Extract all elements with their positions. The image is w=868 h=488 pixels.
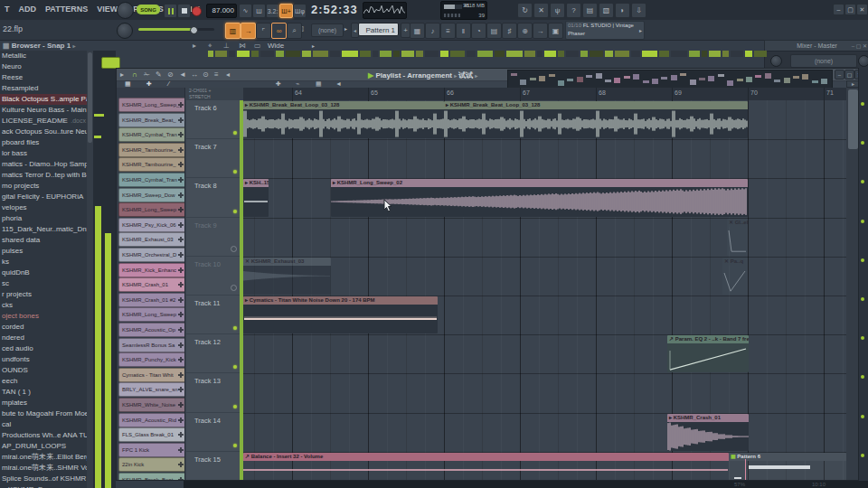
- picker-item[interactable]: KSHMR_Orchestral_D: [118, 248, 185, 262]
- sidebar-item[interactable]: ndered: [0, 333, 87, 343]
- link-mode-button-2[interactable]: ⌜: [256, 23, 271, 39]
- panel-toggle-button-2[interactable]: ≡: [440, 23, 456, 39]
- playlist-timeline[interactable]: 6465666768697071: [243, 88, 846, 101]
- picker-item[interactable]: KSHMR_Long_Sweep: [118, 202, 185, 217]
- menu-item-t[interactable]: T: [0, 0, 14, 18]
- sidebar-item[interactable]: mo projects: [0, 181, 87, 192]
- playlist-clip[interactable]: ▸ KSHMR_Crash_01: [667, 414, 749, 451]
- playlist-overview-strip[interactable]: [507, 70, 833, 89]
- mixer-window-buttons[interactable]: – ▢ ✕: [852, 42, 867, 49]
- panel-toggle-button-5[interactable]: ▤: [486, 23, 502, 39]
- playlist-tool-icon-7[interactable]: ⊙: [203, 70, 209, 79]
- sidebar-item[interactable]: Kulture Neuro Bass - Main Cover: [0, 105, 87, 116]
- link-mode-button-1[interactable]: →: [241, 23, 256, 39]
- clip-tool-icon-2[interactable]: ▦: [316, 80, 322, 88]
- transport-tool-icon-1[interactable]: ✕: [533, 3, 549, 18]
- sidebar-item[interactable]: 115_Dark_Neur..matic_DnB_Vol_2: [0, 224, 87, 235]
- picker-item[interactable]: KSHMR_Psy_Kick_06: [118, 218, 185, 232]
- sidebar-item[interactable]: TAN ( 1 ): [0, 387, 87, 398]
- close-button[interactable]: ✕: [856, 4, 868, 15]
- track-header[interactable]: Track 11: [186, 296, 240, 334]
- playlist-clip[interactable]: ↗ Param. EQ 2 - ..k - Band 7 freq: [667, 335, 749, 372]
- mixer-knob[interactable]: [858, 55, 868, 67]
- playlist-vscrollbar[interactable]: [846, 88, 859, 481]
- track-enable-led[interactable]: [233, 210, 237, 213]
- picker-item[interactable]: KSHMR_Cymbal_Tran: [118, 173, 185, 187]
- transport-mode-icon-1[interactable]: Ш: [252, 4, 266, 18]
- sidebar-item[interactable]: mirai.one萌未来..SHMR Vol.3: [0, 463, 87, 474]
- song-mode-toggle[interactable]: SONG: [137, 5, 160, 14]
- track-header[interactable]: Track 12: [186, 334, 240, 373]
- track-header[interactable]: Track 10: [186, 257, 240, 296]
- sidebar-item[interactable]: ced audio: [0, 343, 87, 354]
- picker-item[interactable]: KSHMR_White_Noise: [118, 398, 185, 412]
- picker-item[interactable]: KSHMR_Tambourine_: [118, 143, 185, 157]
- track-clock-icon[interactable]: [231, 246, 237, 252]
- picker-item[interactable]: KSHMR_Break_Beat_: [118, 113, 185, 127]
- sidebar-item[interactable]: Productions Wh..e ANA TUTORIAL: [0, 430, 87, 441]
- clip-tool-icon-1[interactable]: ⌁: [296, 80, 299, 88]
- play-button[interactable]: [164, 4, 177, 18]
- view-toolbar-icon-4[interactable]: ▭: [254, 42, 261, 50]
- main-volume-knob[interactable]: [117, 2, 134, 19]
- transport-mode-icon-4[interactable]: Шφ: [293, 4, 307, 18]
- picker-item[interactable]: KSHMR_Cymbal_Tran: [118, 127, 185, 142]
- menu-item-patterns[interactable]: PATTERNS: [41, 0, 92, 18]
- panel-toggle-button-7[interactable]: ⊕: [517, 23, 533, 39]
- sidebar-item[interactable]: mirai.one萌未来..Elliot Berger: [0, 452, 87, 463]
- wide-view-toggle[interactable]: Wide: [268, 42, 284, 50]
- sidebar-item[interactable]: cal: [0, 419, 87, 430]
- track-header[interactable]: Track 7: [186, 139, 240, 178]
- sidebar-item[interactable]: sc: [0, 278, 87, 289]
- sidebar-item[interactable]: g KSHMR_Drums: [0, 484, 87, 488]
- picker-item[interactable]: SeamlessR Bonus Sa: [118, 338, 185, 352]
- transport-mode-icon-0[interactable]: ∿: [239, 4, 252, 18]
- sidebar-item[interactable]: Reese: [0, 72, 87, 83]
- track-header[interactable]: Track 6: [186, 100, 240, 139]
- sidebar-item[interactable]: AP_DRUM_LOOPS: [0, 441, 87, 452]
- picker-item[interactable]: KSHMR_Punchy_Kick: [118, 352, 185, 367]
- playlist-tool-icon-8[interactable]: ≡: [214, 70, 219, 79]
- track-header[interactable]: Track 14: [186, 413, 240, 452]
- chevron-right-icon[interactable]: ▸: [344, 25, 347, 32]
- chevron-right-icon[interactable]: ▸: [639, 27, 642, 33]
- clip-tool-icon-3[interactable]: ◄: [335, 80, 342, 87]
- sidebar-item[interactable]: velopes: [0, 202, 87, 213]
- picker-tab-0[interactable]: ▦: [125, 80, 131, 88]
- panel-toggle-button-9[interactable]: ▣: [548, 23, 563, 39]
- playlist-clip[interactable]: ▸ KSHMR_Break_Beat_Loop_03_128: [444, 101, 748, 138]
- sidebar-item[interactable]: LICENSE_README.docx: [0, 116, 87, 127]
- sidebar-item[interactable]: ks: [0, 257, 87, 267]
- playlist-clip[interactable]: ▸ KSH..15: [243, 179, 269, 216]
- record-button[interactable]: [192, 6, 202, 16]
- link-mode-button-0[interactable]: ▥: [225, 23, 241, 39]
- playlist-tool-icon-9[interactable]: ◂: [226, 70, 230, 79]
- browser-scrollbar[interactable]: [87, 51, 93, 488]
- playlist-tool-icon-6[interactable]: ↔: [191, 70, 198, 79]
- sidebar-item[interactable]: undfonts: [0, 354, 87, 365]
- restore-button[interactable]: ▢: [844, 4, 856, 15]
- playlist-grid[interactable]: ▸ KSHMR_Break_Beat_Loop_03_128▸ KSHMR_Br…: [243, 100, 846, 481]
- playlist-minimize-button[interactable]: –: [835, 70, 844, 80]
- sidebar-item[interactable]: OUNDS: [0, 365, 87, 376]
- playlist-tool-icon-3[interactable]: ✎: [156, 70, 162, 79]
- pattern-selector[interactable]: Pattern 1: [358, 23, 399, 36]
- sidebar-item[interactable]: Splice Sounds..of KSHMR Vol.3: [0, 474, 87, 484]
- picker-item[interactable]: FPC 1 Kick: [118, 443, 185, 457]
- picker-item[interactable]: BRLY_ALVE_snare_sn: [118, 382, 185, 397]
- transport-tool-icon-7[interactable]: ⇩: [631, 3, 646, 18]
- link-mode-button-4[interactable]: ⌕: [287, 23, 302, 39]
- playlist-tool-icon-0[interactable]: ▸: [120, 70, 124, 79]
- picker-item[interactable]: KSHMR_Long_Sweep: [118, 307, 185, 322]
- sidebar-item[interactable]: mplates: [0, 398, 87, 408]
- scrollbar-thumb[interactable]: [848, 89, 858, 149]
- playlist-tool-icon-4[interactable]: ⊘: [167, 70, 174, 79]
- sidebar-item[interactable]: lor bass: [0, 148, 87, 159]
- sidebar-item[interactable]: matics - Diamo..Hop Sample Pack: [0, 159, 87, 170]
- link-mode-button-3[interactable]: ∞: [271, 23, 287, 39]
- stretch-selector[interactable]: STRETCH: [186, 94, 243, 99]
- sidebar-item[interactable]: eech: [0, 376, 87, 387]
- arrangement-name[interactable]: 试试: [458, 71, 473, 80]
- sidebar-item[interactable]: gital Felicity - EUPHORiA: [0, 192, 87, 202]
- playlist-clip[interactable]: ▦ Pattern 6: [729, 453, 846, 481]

***

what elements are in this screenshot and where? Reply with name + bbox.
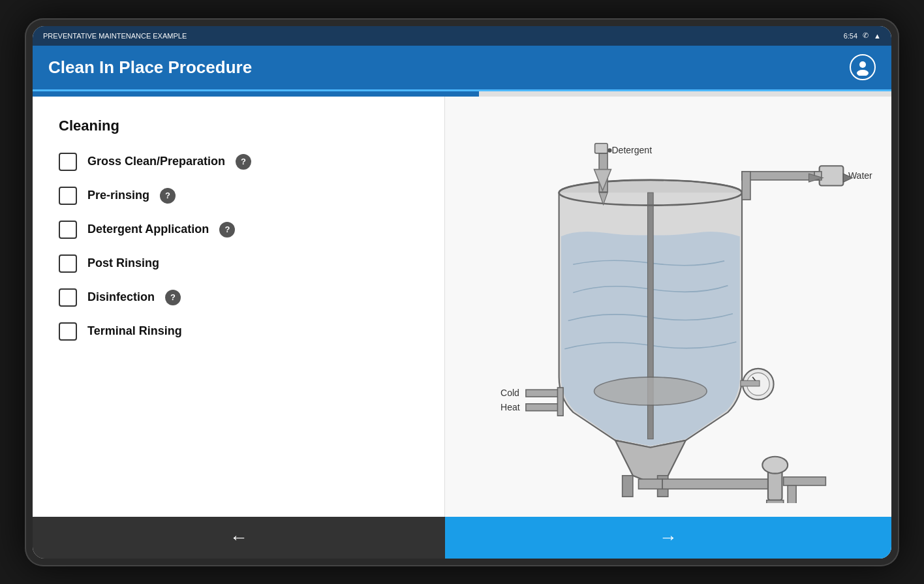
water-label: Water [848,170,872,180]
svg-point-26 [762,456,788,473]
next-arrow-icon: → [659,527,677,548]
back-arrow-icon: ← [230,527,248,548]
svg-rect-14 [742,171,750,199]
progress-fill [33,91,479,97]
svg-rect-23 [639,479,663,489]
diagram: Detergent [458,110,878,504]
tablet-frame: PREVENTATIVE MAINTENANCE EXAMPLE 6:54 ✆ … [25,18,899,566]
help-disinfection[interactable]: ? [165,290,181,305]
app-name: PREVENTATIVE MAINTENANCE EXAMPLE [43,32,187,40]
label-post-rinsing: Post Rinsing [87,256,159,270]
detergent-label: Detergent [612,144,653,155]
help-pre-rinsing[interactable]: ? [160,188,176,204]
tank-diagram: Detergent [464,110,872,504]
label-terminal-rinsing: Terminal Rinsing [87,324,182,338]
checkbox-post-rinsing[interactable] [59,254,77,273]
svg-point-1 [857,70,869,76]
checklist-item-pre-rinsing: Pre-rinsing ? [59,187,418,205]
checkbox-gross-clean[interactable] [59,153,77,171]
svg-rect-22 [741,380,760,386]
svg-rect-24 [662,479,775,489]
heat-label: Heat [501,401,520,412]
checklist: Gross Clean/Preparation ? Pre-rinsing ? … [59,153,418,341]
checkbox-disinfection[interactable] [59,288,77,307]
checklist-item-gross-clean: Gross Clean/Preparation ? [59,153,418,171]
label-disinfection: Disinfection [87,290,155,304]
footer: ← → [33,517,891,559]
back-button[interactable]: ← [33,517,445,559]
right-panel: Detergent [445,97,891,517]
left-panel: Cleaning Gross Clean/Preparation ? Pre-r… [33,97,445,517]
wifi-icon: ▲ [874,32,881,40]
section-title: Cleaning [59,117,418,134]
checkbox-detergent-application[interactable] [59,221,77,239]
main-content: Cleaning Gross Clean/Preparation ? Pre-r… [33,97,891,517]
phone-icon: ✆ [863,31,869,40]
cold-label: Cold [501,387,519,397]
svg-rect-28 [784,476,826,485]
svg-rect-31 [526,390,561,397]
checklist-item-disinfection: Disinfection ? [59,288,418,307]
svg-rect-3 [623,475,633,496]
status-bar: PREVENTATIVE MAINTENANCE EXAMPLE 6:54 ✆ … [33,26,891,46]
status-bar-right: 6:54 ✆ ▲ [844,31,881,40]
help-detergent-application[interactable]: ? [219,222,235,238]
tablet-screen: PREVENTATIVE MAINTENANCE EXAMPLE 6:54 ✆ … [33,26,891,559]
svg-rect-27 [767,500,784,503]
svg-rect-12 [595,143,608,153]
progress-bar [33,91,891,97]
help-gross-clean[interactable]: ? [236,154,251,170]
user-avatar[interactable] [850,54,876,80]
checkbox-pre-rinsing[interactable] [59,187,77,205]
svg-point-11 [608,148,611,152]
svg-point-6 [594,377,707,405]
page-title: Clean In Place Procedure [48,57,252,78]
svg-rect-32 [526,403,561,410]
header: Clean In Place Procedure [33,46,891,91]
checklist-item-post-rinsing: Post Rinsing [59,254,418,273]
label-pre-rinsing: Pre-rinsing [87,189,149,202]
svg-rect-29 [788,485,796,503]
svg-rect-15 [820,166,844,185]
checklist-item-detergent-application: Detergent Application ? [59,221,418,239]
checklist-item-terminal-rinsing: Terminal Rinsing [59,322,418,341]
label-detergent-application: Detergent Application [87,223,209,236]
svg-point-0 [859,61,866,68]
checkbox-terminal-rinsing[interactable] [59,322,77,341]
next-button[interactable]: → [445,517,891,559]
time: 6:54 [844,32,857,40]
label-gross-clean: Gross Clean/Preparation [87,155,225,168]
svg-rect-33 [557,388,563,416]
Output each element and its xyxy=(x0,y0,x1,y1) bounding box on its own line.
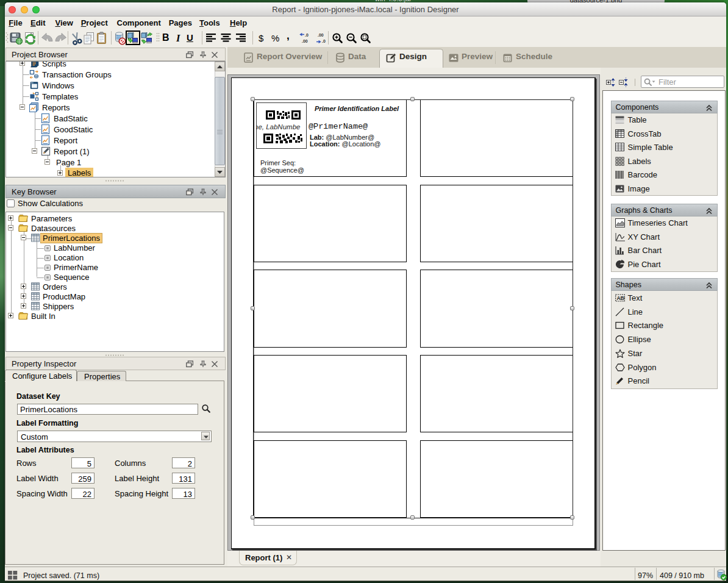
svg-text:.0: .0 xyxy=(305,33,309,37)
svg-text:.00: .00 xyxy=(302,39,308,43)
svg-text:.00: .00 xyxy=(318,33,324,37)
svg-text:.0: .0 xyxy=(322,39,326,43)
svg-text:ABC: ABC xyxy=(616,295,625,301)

***

THE PROBLEM
Identify the lines in the records above that contain the word "back", then state how many there are and nothing more.

REPLY TO THE TASK
2